### Problem
From the entries below, retype only the lines from the one with "광고 프로그램의 일환으로 수수료를 받습니다." through the one with "Designed by 티스토리", exactly as written.

==============================

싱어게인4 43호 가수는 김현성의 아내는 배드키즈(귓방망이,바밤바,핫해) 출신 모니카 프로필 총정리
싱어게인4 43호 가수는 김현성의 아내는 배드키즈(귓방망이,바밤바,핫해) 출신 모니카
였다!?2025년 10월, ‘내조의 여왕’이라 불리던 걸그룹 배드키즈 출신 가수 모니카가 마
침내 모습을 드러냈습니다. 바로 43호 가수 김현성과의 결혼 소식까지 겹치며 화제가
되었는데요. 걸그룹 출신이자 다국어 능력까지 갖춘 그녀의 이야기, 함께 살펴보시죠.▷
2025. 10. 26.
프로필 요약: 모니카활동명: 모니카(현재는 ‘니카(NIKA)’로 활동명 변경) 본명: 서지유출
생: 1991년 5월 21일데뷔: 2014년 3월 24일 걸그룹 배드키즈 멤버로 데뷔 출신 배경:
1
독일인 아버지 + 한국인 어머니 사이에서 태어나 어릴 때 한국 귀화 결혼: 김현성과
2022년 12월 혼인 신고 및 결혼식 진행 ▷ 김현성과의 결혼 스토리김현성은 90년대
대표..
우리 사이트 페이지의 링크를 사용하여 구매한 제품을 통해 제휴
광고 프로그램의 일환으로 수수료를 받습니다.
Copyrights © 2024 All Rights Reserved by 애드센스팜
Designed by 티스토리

==============================

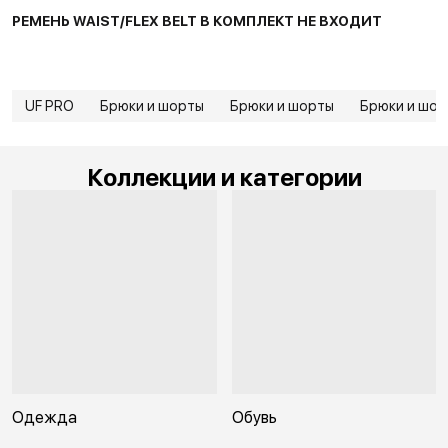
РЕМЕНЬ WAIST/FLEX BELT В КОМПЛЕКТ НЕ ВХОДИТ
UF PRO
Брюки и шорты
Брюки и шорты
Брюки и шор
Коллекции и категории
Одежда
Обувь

==============================

### Answer box
광고 프로그램의 일환으로 수수료를 받습니다.
Copyrights © 2024 All Rights Reserved by 애드센스팜
Designed by 티스토리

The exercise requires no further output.